Before Emergencies Happen

In addition to jumping into action when a fire is raging out of control, a fire administrator may be involved in efforts to keep wildfires from happening in the first place. They may administer controlled burn programs, in which certain areas of a forest are deliberately ignited to eliminate excessive plant material and to kill off invasive species that destroy plants and leave desiccated, flammable materials behind. These burns have to be conducted under carefully controlled conditions and with a respect for local air quality, but they are one of the most effective ways to prevent wildfires from happening.

Fire administrators may also be involved in efforts to prevent fires by improving forest quality. Naturally occurring forests originally had between 15 and 50 trees per acre; now, there are 300 to 700 trees per acre. Thinning trees to their pre-human quantities ensures that the remaining trees are healthy. Even when fire teams can’t thin entire forests, they can thin certain areas to create buffer zones that keep wildfires in check.

One of the biggest challenges fire administrators have to tackle is finding enough funding for these types of fire prevention projects. Local, state and federal governments open their coffers to tackle fires in action, but they are often resistant to investing in the steps that can prevent wildfires from getting out of control.

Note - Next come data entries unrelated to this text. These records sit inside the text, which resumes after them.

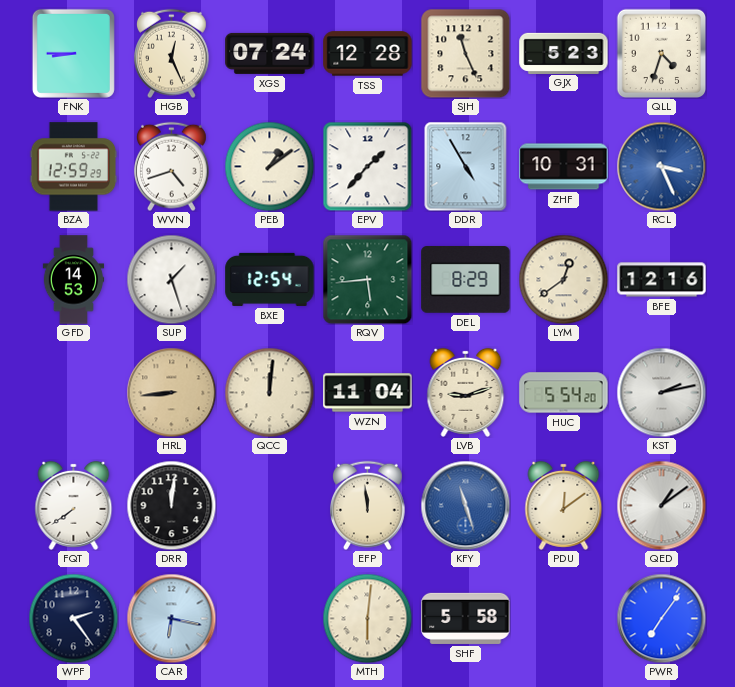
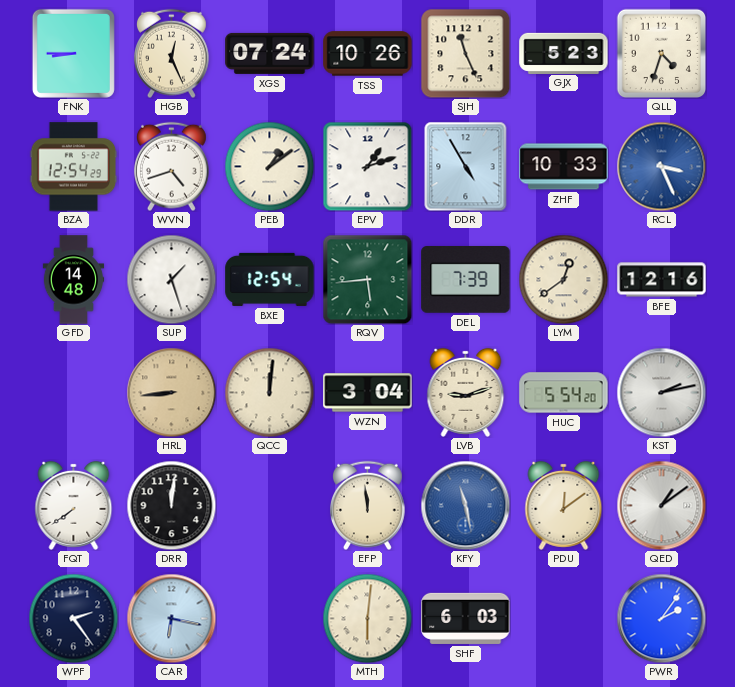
TSS: 12:28 -> 10:26
BZA: 12:59 -> 12:54
EPV: 1:37 -> 1:12
ZHF: 10:31 -> 10:33
GFD: 14:53 -> 14:48
DEL: 8:29 -> 7:39
WZN: 11:04 -> 3:04
KFY: 11:27 -> 11:28
SHF: 5:58 -> 6:03
PWR: 7:06 -> 2:06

With the quantity and severity of wildfires on the rise, and with warmer temperatures extending wildfire season year after year, fire administrators face a critical challenge when it comes to taking strong preventive measures and having enough money left over to fight fires when they happen.

A Critical Role

Without fire administrators, teams of firefighters on the ground wouldn’t have the tools they need to fight wildfires. A fire administrator’s role is part manager, part financier, part scientist — and it’s a role that’s becoming more critical every day.